[[ MATERIAL FOR THIS TASK open ]]
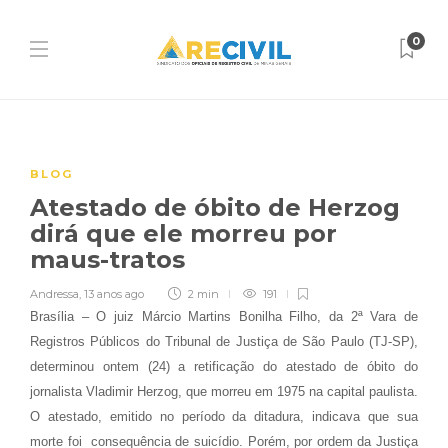
0
BLOG
Atestado de óbito de Herzog
dirá que ele morreu por
maus-tratos
Andressa
,
13 anos ago
2 min
191
Brasília – O juiz Márcio Martins Bonilha Filho, da 2ª Vara de
Registros Públicos do Tribunal de Justiça de São Paulo (TJ-SP),
determinou ontem (24) a retificação do atestado de óbito do
jornalista Vladimir Herzog, que morreu em 1975 na capital paulista.
O atestado, emitido no período da ditadura, indicava que sua
morte foi consequência de suicídio. Porém, por ordem da Justiça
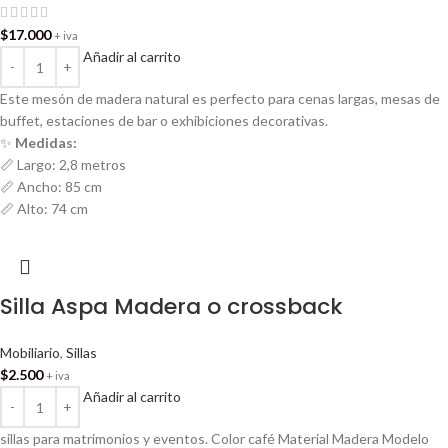
$
17.000
+ iva
Añadir al carrito
Este mesón de madera natural es perfecto para cenas largas, mesas de
buffet, estaciones de bar o exhibiciones decorativas.
✨
Medidas:
📏 Largo: 2,8 metros
📏 Ancho: 85 cm
📏 Alto: 74 cm
Silla Aspa Madera o crossback
Mobiliario
,
Sillas
$
2.500
+ iva
Añadir al carrito
sillas para matrimonios y eventos. Color café Material Madera Modelo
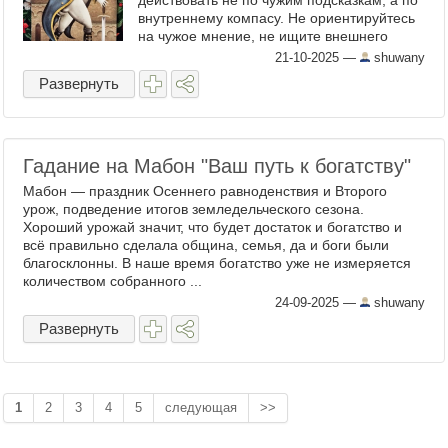
действовать не по чужим подсказкам, а по
внутреннему компасу. Не ориентируйтесь
на чужое мнение, не ищите внешнего
одобрения — только вы знаете, куда ведёт
21-10-2025
—
shuwany
ваш путь и почему ...
Развернуть
Гадание на Мабон "Ваш путь к богатству"
Мабон — праздник Осеннего равноденствия и Второго
урож, подведение итогов земледельческого сезона.
Хороший урожай значит, что будет достаток и богатство и
всё правильно сделала община, семья, да и боги были
благосклонны. В наше время богатство уже не измеряется
количеством собранного ...
24-09-2025
—
shuwany
Развернуть
1
2
3
4
5
следующая
>>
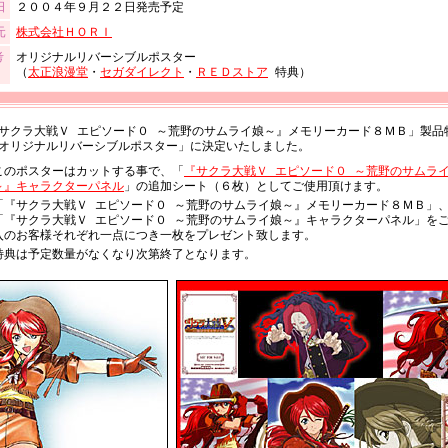
日
２００４年９月２２日発売予定
元
株式会社ＨＯＲＩ
考
オリジナルリバーシブルポスター
（
太正浪漫堂
・
セガダイレクト
・
ＲＥＤストア
特典）
サクラ大戦Ｖ エピソード０ ～荒野のサムライ娘～』メモリーカード８ＭＢ」製品
オリジナルリバーシブルポスター」に決定いたしました。
このポスターはカットする事で、「
『サクラ大戦Ｖ エピソード０ ～荒野のサムラ
～』キャラクターパネル
」の追加シート（６枚）としてご使用頂けます。
「『サクラ大戦Ｖ エピソード０ ～荒野のサムライ娘～』メモリーカード８ＭＢ」
「『サクラ大戦Ｖ エピソード０ ～荒野のサムライ娘～』キャラクターパネル」を
入のお客様それぞれ一点につき一枚をプレゼント致します。
特典は予定数量がなくなり次第終了となります。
[[ MATERIAL FOR THIS TASK closed ]]
#### WORK TO COMPLETE
Taking the line with "２００４年９月２２日発売予定" as the first, copy every line through the end of the entries above exactly, with no others.

#### SOLUTION TO THE EXERCISE
２００４年９月２２日発売予定
元
株式会社ＨＯＲＩ
考
オリジナルリバーシブルポスター
（
太正浪漫堂
・
セガダイレクト
・
ＲＥＤストア
特典）
サクラ大戦Ｖ エピソード０ ～荒野のサムライ娘～』メモリーカード８ＭＢ」製品
オリジナルリバーシブルポスター」に決定いたしました。
このポスターはカットする事で、「
『サクラ大戦Ｖ エピソード０ ～荒野のサムラ
～』キャラクターパネル
」の追加シート（６枚）としてご使用頂けます。
「『サクラ大戦Ｖ エピソード０ ～荒野のサムライ娘～』メモリーカード８ＭＢ」
「『サクラ大戦Ｖ エピソード０ ～荒野のサムライ娘～』キャラクターパネル」を
入のお客様それぞれ一点につき一枚をプレゼント致します。
特典は予定数量がなくなり次第終了となります。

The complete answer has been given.